The number of internal pages traversed is calculated by the line count of the file traverse.dat , and the number of external links is found by looking at reject.dat . If the - a flag is specified, the output lists all external links, whether they're reachable or not; otherwise only failed URLs are displayed.

Running the Script

To run this script, simply specify the URL of a site to check.

The Results

Let's check a simple site with a known bad link. The -a flag lists all external links, valid or not.

 $  checkexternal -a http://www.ourecopass.org/  8 external links encountered in 4 pages Failed : http://www.badlink/somewhere.html Success: http://www.ci.boulder.co.us/goboulder/ Success: http://www.ecopass.org/ Success: http://www.intuitive.com/ Success: http://www.ridearrangers.org/ Success: http://www.rtd-denver.com/ Success: http://www.transitalliance.org/ Success: http://www.us36tmo.org/ (A copy of this output has been saved in www.ourecopass.org.external-errors)

To find the bad link, we can easily use the grep command on the set of HTML source files:

 $  grep 'badlink/somewhere.html' ~ecopass/*  ~ecopass/contact.html:<a href="http://www.badlink/somewhere.html">bad </a>

With a larger site, well, the program can run for a long, long time.
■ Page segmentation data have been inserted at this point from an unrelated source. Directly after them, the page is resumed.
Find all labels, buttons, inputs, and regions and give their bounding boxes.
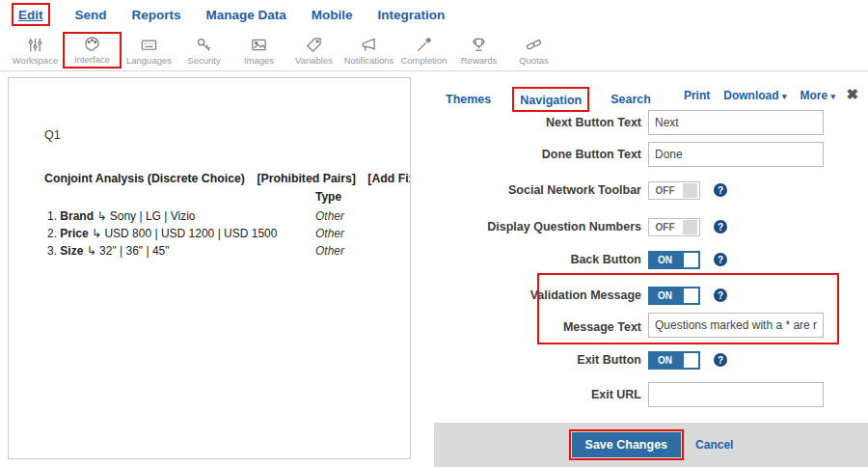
attribute-text: 2. Price ↳ USD 800 | USD 1200 | USD 1500: [47, 227, 277, 240]
toolbar-label: Workspace: [8, 55, 63, 66]
variables-tag-icon: [305, 36, 323, 54]
help-icon[interactable]: ?: [714, 183, 727, 197]
next-button-text-label: Next Button Text: [546, 116, 641, 129]
exit-button-label: Exit Button: [577, 353, 641, 367]
help-icon[interactable]: ?: [714, 253, 727, 266]
attribute-levels: ↳ USD 800 | USD 1200 | USD 1500: [92, 227, 277, 240]
toggle-knob: [683, 220, 697, 234]
nav-item-integration[interactable]: Integration: [378, 8, 446, 22]
download-link[interactable]: Download ▾: [723, 89, 786, 102]
settings-panel-header: Themes Navigation Search Print Download …: [434, 83, 868, 112]
toolbar-label: Quotas: [506, 55, 561, 66]
attribute-name: Price: [60, 227, 88, 240]
toolbar-item-rewards[interactable]: Rewards: [451, 34, 506, 66]
toolbar-item-images[interactable]: Images: [231, 34, 286, 66]
notifications-megaphone-icon: [360, 36, 378, 54]
toolbar-label: Completion: [396, 55, 451, 66]
annotation-box-save: Save Changes: [569, 429, 684, 460]
toggle-state: OFF: [649, 222, 681, 233]
toolbar-label: Interface: [67, 54, 118, 65]
close-icon[interactable]: ✖: [846, 86, 858, 103]
attribute-type: Other: [315, 244, 344, 258]
type-column-header: Type: [315, 190, 341, 204]
message-text-input[interactable]: [648, 313, 824, 338]
row-number: 2.: [47, 227, 57, 240]
display-question-numbers-toggle[interactable]: OFF: [648, 218, 700, 236]
save-changes-button[interactable]: Save Changes: [572, 432, 681, 457]
completion-wand-icon: [415, 36, 433, 54]
help-icon[interactable]: ?: [714, 288, 727, 302]
nav-item-reports[interactable]: Reports: [132, 8, 181, 22]
attribute-text: 3. Size ↳ 32" | 36" | 45": [47, 244, 170, 258]
toolbar-item-completion[interactable]: Completion: [396, 34, 451, 66]
row-number: 3.: [47, 244, 57, 258]
attribute-levels: ↳ 32" | 36" | 45": [87, 244, 170, 258]
chevron-down-icon: ▾: [782, 92, 787, 101]
print-link[interactable]: Print: [684, 89, 710, 102]
more-link[interactable]: More ▾: [800, 89, 835, 102]
chevron-down-icon: ▾: [830, 92, 835, 101]
toolbar-label: Variables: [286, 55, 341, 66]
social-network-toolbar-toggle[interactable]: OFF: [648, 181, 700, 200]
tab-themes[interactable]: Themes: [446, 93, 491, 106]
exit-url-input[interactable]: [648, 382, 824, 407]
nav-item-send[interactable]: Send: [75, 8, 107, 22]
quotas-chain-icon: [525, 36, 543, 54]
toolbar-item-security[interactable]: Security: [176, 34, 231, 66]
help-icon[interactable]: ?: [714, 220, 727, 234]
settings-tabs: Themes Navigation Search: [446, 87, 651, 112]
row-number: 1.: [47, 209, 57, 223]
done-button-text-label: Done Button Text: [542, 148, 641, 161]
toolbar-item-quotas[interactable]: Quotas: [506, 34, 561, 66]
validation-message-label: Validation Message: [530, 288, 641, 302]
attribute-type: Other: [315, 209, 344, 223]
cancel-link[interactable]: Cancel: [695, 438, 733, 452]
next-button-text-input[interactable]: [648, 110, 824, 135]
attribute-name: Size: [60, 244, 83, 258]
toolbar-item-variables[interactable]: Variables: [286, 34, 341, 66]
done-button-text-input[interactable]: [648, 142, 824, 167]
toggle-state: ON: [648, 255, 682, 265]
toolbar-item-notifications[interactable]: Notifications: [341, 34, 396, 66]
toolbar-item-languages[interactable]: Languages: [122, 34, 176, 66]
toggle-state: ON: [648, 290, 682, 301]
back-button-toggle[interactable]: ON: [648, 251, 700, 269]
question-code: Q1: [44, 128, 61, 142]
add-fixed-tasks-link[interactable]: [Add Fixed Tasks: [367, 172, 411, 185]
toggle-state: OFF: [649, 185, 681, 196]
panel-actions: Print Download ▾ More ▾: [684, 89, 835, 102]
attribute-row: 3. Size ↳ 32" | 36" | 45" Other: [9, 244, 410, 260]
nav-item-manage-data[interactable]: Manage Data: [206, 8, 286, 22]
edit-toolbar: Workspace Interface Languages Security I…: [0, 29, 868, 71]
validation-message-toggle[interactable]: ON: [648, 287, 700, 305]
question-title: Conjoint Analysis (Discrete Choice): [44, 172, 245, 185]
annotation-box-edit: Edit: [12, 3, 50, 26]
tab-navigation[interactable]: Navigation: [520, 94, 582, 107]
toolbar-item-workspace[interactable]: Workspace: [8, 34, 63, 66]
help-icon[interactable]: ?: [714, 353, 727, 367]
back-button-label: Back Button: [570, 253, 641, 266]
nav-item-edit[interactable]: Edit: [18, 8, 43, 22]
toggle-knob: [684, 253, 698, 267]
security-key-icon: [195, 36, 213, 54]
prohibited-pairs-link[interactable]: [Prohibited Pairs]: [257, 172, 356, 185]
message-text-label: Message Text: [563, 320, 641, 334]
exit-url-label: Exit URL: [591, 388, 641, 401]
annotation-box-navigation: Navigation: [512, 87, 589, 112]
toolbar-label: Notifications: [341, 55, 396, 66]
interface-palette-icon: [83, 35, 101, 53]
top-nav: Edit Send Reports Manage Data Mobile Int…: [0, 0, 868, 29]
tab-search[interactable]: Search: [610, 93, 651, 106]
toolbar-label: Languages: [122, 55, 176, 66]
rewards-trophy-icon: [470, 36, 488, 54]
exit-button-toggle[interactable]: ON: [648, 351, 700, 370]
attribute-row: 2. Price ↳ USD 800 | USD 1200 | USD 1500…: [9, 227, 410, 242]
languages-keyboard-icon: [140, 36, 158, 54]
nav-item-mobile[interactable]: Mobile: [312, 8, 353, 22]
toolbar-label: Security: [176, 55, 231, 66]
survey-preview-panel: Q1 Conjoint Analysis (Discrete Choice) […: [8, 77, 411, 459]
attribute-name: Brand: [60, 209, 94, 223]
toolbar-item-interface[interactable]: Interface: [63, 32, 122, 69]
attribute-levels: ↳ Sony | LG | Vizio: [96, 209, 195, 223]
more-label: More: [800, 89, 827, 102]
The following took three hours to finish testing:

 $  date ; checkexternal http://www.intuitive.com/ ; date  Tue Sep 16 23:16:37 GMT 2003 733 external links encountered in 728 pages Failed : http://chemgod.slip.umd.edu/~kidwell/weather.html Failed : http://epoch.oreilly.com/shop/cart.asp Failed : http://ezone.org:1080/ez/ Failed : http://techweb.cmp.com/cw/webcommerce/ Failed : http://tenbrooks11.lanminds.com/ Failed : http://www.builder.cnet.com/ Failed : http://www.buzz.builder.com/ Failed : http://www.chem.emory.edu/html/html.html Failed : http://www.truste.org/ Failed : http://www.wander-lust.com/ Failed : http://www.websitegarage.com/ (A copy of this output has been saved in www.intuitive.com.external-errors) Wed Sep 17 02:11:18 GMT 2003

Looks as though it's time for some cleanup work!